You wouldn't need the VMs, you could just run a bunch of vpn connections through each other. But it probably won't help too much, as it's difficult to trace a connection back to its source ip if the VPN provider is set up properly and using a shared IP for all its users. It's more likely that they will trace you to your account with the VPN provider.
Also this is essentially how tor works so you're probably better off using that.
And if you ran 50 vpn through each other it probably wouldn't work at all as the overhead for all 50 connections would probably be larger than the packet size, it would either not work of there would be so much fragmentation that it would just be horrible to use.
There are a lot of ways to trace a person not just ip, so trying to cover that up is only part of a sollution.

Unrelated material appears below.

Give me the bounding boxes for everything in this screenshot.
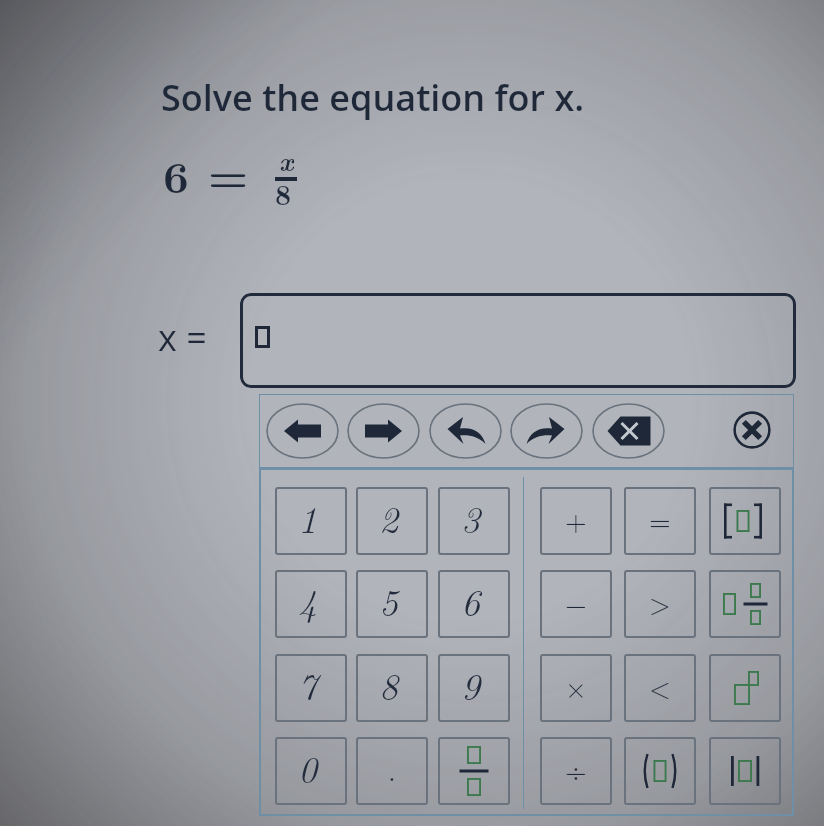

I agree this wouldn't be effective, however with Tor you don't know who holds the intermediate and exit nodes, with the exit node being able to read your data as a VPN provider could, but you don't know the end node. Not to mention each VPN provider along the path could read the data transferred, and if not properly encrypted, would be able to extrapolate from that data sent, which could lead to identification 30 VPNs down.
I would disagree that the overhead is larger than packet size as most of that information would change dynamically as it routes. What would kill the packet is the fact it would have to do so many hops that the TTL would expire. While tunneling through the VPN the packet may grow in size in order to accommodate the VPN encryption, but as soon as that VPN shoots the packet out of it, the packet would no longer have that encryption, thus the packet shrinks.
At the end of the day @meggerman don't do shady shit on the internet that requires this solution.
lol im not actually doing this but I 100% agree with that sentiment. I wouldn’t touch TOR tbh its name is so ubiquitous that just running the thing implies shady activity.
I don't actually use VPN's because in the past when used for work purposes they tended to be slow and flaky, also if im buying stuff i want to be in my region and i have no interest in watching content that the provider sees no interest in sharing with me in my region.
I was wondering if multiple VPN's are stronger than just one.
I guess the answer is, it depends. If you're using a decent VPN service then someone who is trying to trace your IP should not be able to link activity to your real IP, so you shouldn't need to have multiple VPNs. Ultimately you have to create an account with each VPN provider you use and this will be the easiest way to trace you. Although if the attacker is in a position where they can see both the incoming and outgoing traffic of a VPN server then it should be fairly trivial to determine which traffic belongs to which IP by looking at the packet size and timings, so in that scenario having multiple VPNs would offer some protection.
I'm fairly sure that using multiple layers of encryption, such as sending VPN traffic inside a VPN actually weakens the encryption. I think it makes it more vulnerable to cryptanalysis, but I'm not sure, cryptography is complicated.
But there are more ways to identify a person than just their IP address; cookies, metadata, patterns in your traffic can all be used to track you or identify you.
There are a few; tor and maidsafe for example or SSH tunnels. VPNs are easy to deploy as someone else has done all the hard work, all you have to do is run the server and have a decent lawyer. It's a proven technology and is much easier than developing your own thing that does something similar.
Nothing to do with torrents as far as I know. I'm pretty sure it's it's own thing as in it's not using some other type of VPN like openvpn. It works in a similar way to a VPN but it's unique in how it works.